BEGIN Provided data

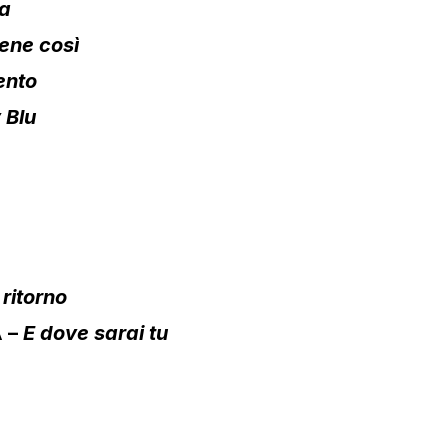
la
ene così
ento
y Blu
i ritorno
 –
E dove sarai tu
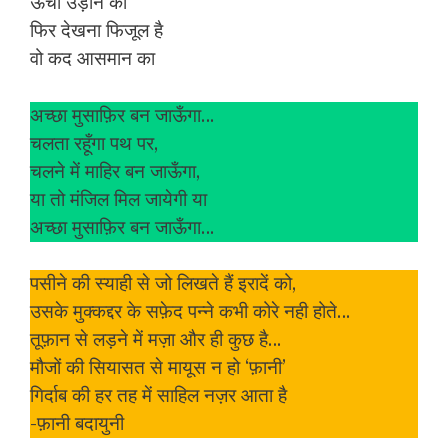
ऊंची उड़ान का
फिर देखना फिजूल है
वो कद आसमान का
अच्छा मुसाफ़िर बन जाऊँगा…
चलता रहूँगा पथ पर,
चलने में माहिर बन जाऊँगा,
या तो मंजिल मिल जायेगी या
अच्छा मुसाफ़िर बन जाऊँगा…
पसीने की स्याही से जो लिखते हैं इरादें को,
उसके मुक्कद्दर के सफ़ेद पन्ने कभी कोरे नही होते…
तूफ़ान से लड़ने में मज़ा और ही कुछ है…
मौजों की सियासत से मायूस न हो ‘फ़ानी’
गिर्दाब की हर तह में साहिल नज़र आता है
-फ़ानी बदायुनी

END Provided data

=== Directions ===
Write the data above out again exactly, minus its pictures.

=== Reply ===
la
ene così
ento
y Blu
i ritorno
 –
E dove sarai tu
ऊंची उड़ान का
फिर देखना फिजूल है
वो कद आसमान का
अच्छा मुसाफ़िर बन जाऊँगा…
चलता रहूँगा पथ पर,
चलने में माहिर बन जाऊँगा,
या तो मंजिल मिल जायेगी या
अच्छा मुसाफ़िर बन जाऊँगा…
पसीने की स्याही से जो लिखते हैं इरादें को,
उसके मुक्कद्दर के सफ़ेद पन्ने कभी कोरे नही होते…
तूफ़ान से लड़ने में मज़ा और ही कुछ है…
मौजों की सियासत से मायूस न हो ‘फ़ानी’
गिर्दाब की हर तह में साहिल नज़र आता है
-फ़ानी बदायुनी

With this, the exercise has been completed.